I have worked in dozens of municipalities and zoning is always an issue. When I got to Florida, the problems were minimalized due to the survey requirements.
 
Could to be that the first survey was wrong and zoning went by that before the house was built. The title company's insurance should pay and they will sue the survey company's insurance.

It does not matter. What matters is how we can prevent this in the future by requiring surveys for construction before during (form board) and after for final.
 
JAR -

What about in subdivisions where as a part of the platting process, a licensed engineer surveys in property pins. As long as the property pins are in and relocatable, why should the AHJ not perform inspections based upon string lines and setback measurements?

That is what we do locally.
 
In NY you say? Wouldn't city have known that the house was not on sewer? That being the case, why wouldn't they have requested the location on the site plan. I just noted that this is an existing house, who signed off on it originally?
 
A zoning officer has nothing to measure from which is why all foundations should have a form-board survey before they are poured. A zoning officer is not a surveyor and can only go by what they are given. Everyone needs to start requiring form-board surveys and final surveys for new construction, additions, fences, generator pads, pools, etc. etc.

I have worked in dozens of municipalities and zoning is always an issue. When I got to Florida, the problems were minimalized due to the survey requirements.

For anything other than brand new development/construction that's an insanity requirement. In my little town of 7000 people I should be asking for a $1000 survey every time I sell a $10 permit for a $400 fence in the back yard for the dog? That's not in the realm of things that are possible. It's not even in the same universe...

In all but the oldest parts of town, and sometimes even there, the steel pins in the corners of the parcels are findable. Rent a metal detector. Find the pins, string a line, measure your setbacks. Leave the strings up so I can see them when I come for the first inspection.

This is the same thing as requiring an engineers stamp on a prescriptive residential project. It's unnecessary CYA by the jurisdiction.
 
For anything other than brand new development/construction that's an insanity requirement. In my little town of 7000 people I should be asking for a $1000 survey every time I sell a $10 permit for a $400 fence in the back yard for the dog? That's not in the realm of things that are possible. It's not even in the same universe...

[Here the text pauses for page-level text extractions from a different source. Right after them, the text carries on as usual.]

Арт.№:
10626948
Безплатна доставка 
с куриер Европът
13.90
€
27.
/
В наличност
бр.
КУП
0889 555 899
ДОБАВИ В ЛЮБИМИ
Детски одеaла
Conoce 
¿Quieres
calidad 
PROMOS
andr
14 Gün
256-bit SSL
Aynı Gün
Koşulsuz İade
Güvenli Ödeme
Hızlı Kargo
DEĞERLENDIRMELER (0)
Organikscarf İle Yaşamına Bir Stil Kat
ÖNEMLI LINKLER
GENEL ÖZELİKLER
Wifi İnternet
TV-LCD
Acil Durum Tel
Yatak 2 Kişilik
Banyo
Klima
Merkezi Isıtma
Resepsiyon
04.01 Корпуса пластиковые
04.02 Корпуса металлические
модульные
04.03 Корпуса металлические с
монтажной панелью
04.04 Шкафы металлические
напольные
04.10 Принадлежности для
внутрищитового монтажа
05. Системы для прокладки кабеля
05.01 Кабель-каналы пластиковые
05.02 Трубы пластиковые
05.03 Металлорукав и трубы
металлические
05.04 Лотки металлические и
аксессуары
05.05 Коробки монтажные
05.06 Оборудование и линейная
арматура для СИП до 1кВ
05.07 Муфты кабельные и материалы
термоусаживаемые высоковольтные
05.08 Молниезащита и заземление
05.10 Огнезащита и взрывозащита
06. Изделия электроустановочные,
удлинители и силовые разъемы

In all but the oldest parts of town, and sometimes even there, the steel pins in the corners of the parcels are findable. Rent a metal detector. Find the pins, string a line, measure your setbacks. Leave the strings up so I can see them when I come for the first inspection.

This is the same thing as requiring an engineers stamp on a prescriptive residential project. It's unnecessary CYA by the jurisdiction.

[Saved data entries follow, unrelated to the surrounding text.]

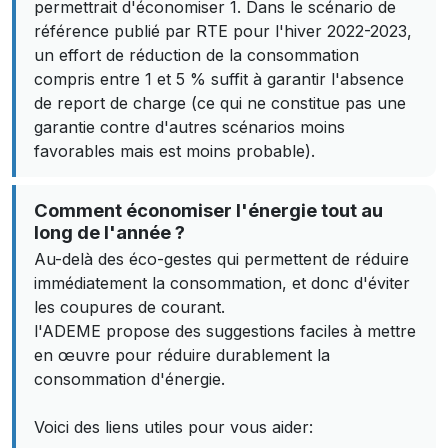
permettrait d'économiser 1. Dans le scénario de
référence publié par RTE pour l'hiver 2022-2023,
un effort de réduction de la consommation
compris entre 1 et 5 % suffit à garantir l'absence
de report de charge (ce qui ne constitue pas une
garantie contre d'autres scénarios moins
favorables mais est moins probable).
Comment économiser l'énergie tout au
long de l'année ?
Au-delà des éco-gestes qui permettent de réduire
immédiatement la consommation, et donc d'éviter
les coupures de courant.
l'ADEME propose des suggestions faciles à mettre
en œuvre pour réduire durablement la
consommation d'énergie.
Voici des liens utiles pour vous aider:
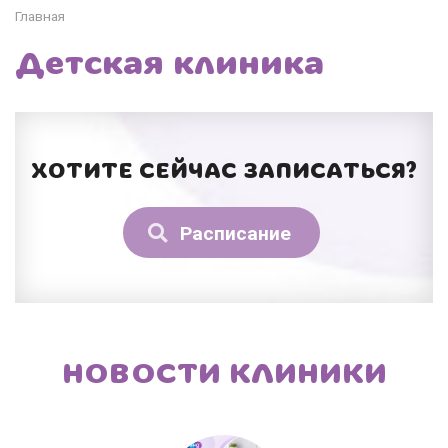
Главная
Детская клиника
ХОТИТЕ СЕЙЧАС ЗАПИСАТЬСЯ?
Расписание
НОВОСТИ КЛИНИКИ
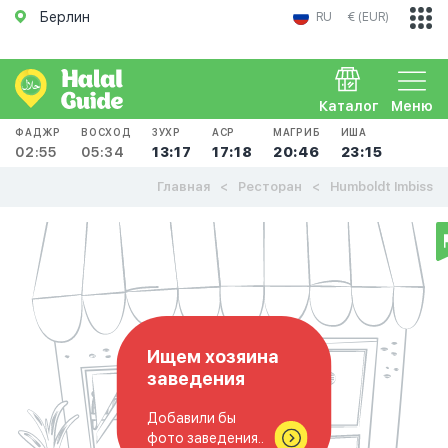
Берлин
RU
€ (EUR)
Каталог
Меню
ФАДЖР
ВОСХОД
ЗУХР
АСР
МАГРИБ
ИША
02:55
05:34
13:17
17:18
20:46
23:15
Главная
Ресторан
Humboldt Imbiss
Ищем хозяина
заведения
Добавили бы
фото заведения..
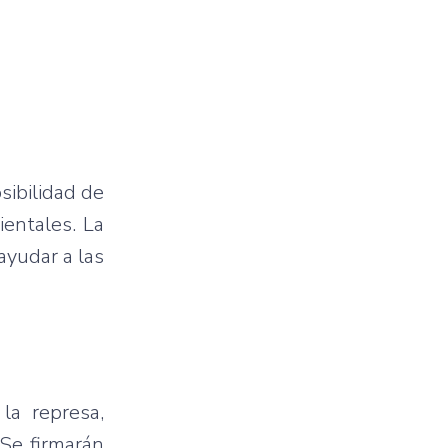
sibilidad de
ientales. La
ayudar a las
la represa,
 Se firmarán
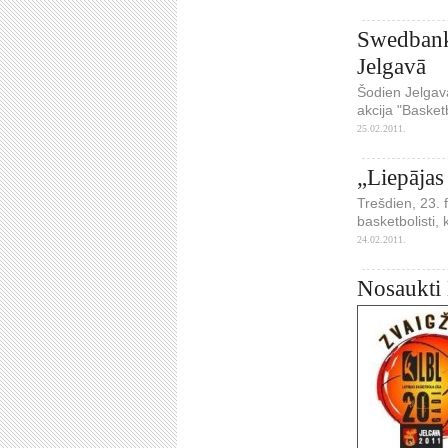
Swedbank 
Jelgavā
Šodien Jelgav
akcija "Basket
25.02.2011.
„Liepājas
Trešdien, 23. 
basketbolisti,
24.02.2011.
Nosaukti 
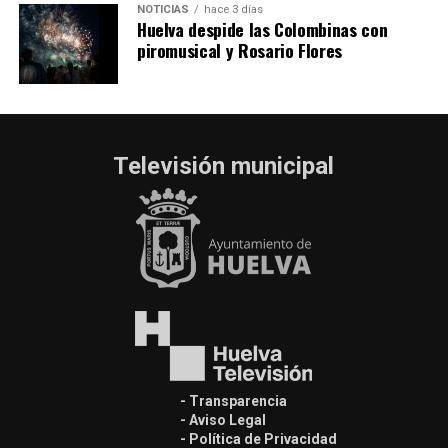
NOTICIAS
hace 3 días
Huelva despide las Colombinas con
piromusical y Rosario Flores
Televisión municipal
- Transparencia
- Aviso Legal
- Política de Privacidad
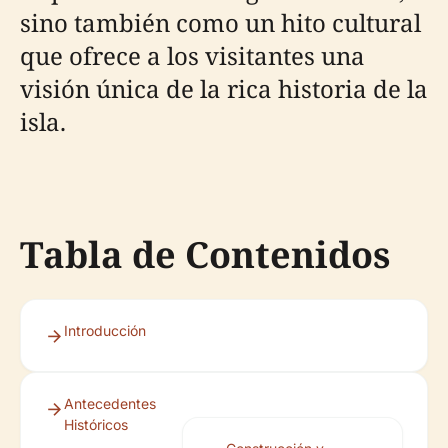
sino también como un hito cultural
que ofrece a los visitantes una
visión única de la rica historia de la
isla.
Tabla de Contenidos
Introducción
Antecedentes
Históricos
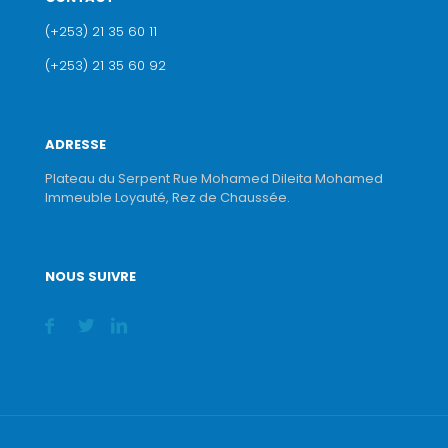
(+253) 21 35 60 11
(+253) 21 35 60 92
ADRESSE
Plateau du Serpent Rue Mohamed Dileita Mohamed
Immeuble Loyauté, Rez de Chaussée.
NOUS SUIVRE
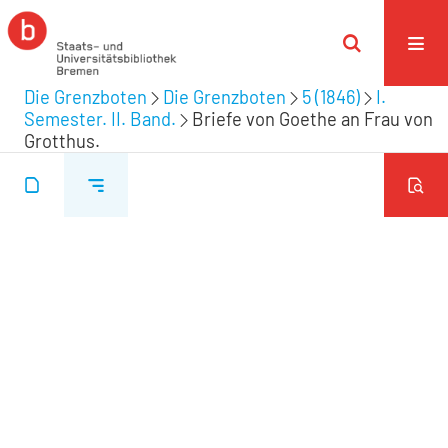
Die Grenzboten
Die Grenzboten
5 (1846)
I.
Semester. II. Band.
Briefe von Goethe an Frau von
Grotthus.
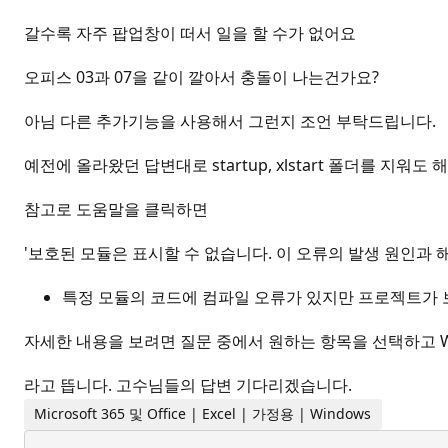
갈수록 자주 팝업창이 떠서 일을 할 수가 없어요
오피스 03과 07을 같이 깔아서 충돌이 나는건가요?
아님 다른 추가기능을 사용해서 그런지 조언 부탁드립니다.
예전에 올라왔던 답변대로 startup, xlstart 폴더를 지워
참고로 도움말을 클릭하면
'보호된 모듈은 표시할 수 없습니다. 이 오류의 발생 원인과 
특정 모듈의 코드에 컴파일 오류가 있지만 프로젝트가 
자세한 내용을 보려면 질문 중에서 원하는 항목을 선택하고 Wi
라고 뜹니다. 고수님들의 답변 기다리겠습니다.
Microsoft 365 및 Office | Excel | 가정용 | Windows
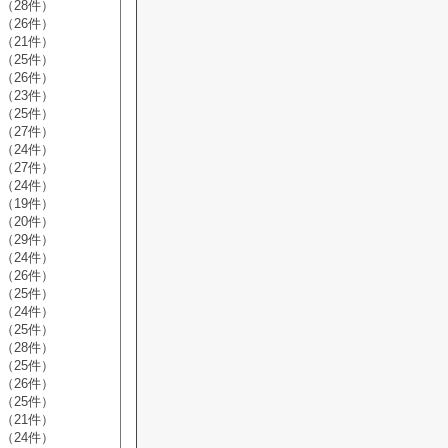
（28件）
（26件）
（21件）
（25件）
（26件）
（23件）
（25件）
（27件）
（24件）
（27件）
（24件）
（19件）
（20件）
（29件）
（24件）
（26件）
（25件）
（24件）
（25件）
（28件）
（25件）
（26件）
（25件）
（21件）
（24件）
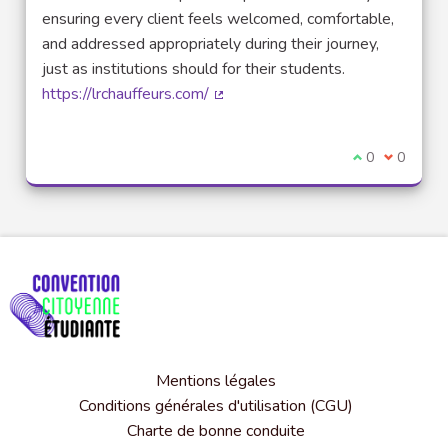
ensuring every client feels welcomed, comfortable,
and addressed appropriately during their journey,
just as institutions should for their students.
https://lrchauffeurs.com/
(Lien externe)
Je suis d'acco
0
Je ne sui
0
Mentions légales
Conditions générales d'utilisation (CGU)
Charte de bonne conduite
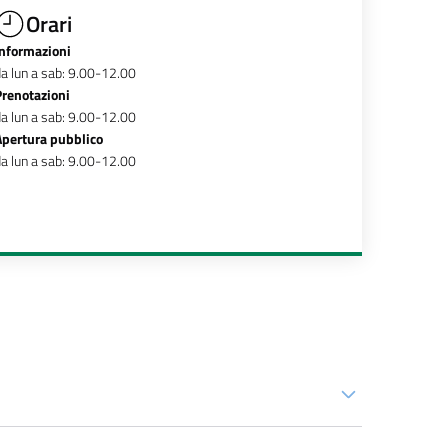
Orari
Informazioni
a lun a sab: 9.00-12.00
Prenotazioni
a lun a sab: 9.00-12.00
Apertura pubblico
a lun a sab: 9.00-12.00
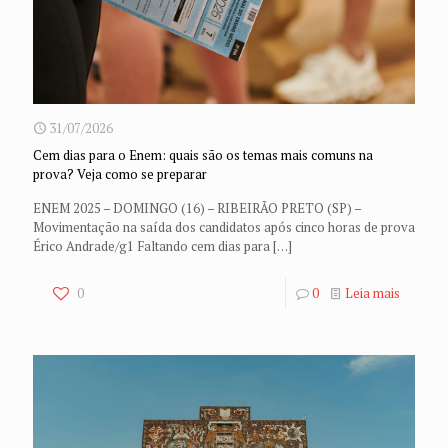
31/07/2026
Cem dias para o Enem: quais são os temas mais comuns na
prova? Veja como se preparar
ENEM 2025 – DOMINGO (16) – RIBEIRÃO PRETO (SP) –
Movimentação na saída dos candidatos após cinco horas de prova
Érico Andrade/g1 Faltando cem dias para
[…]
0
0
Leia mais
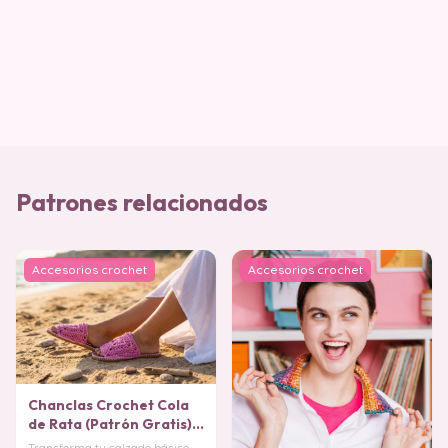
Patrones relacionados
Accesorios crochet
Accesorios crochet
Chanclas Crochet Cola
de Rata (Patrón Gratis)
Transforma tu calzado básico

This is our thinking on this as well. Even on projects where the pins are not visible, you can usually see where one property owners stops mowing and the next starts. We also have property fabric overlays on orthos in our GIS software to see where the line is in comparison to existing structures.

We do not certify the project meets property setbacks without a plot plan sealed by a surveyor. We just confirm that the setbacks appear to meet zoning.

Our primary concern in requiring surveying for accessory buildings is that it will increase the rate of un-permitted work. Our feeling was that it was better to have some control over the most work possible than a lot of control on a little bit of work and a lot of enforcement to do.
 
ADAguy, the septic system was on the site plan and appeared to meet the setback requirements. Unfortunately the actual property lines were not where they were indicated on the site plan. On the survey map an iron pipe was found about 35' from the newly surveyed line. It would appear that this pipe was assumed to be a line marker and the site plan was drawn using this as a side line.

The new owner of the property is negotiating a boundary line adjustment with the neighboring owner.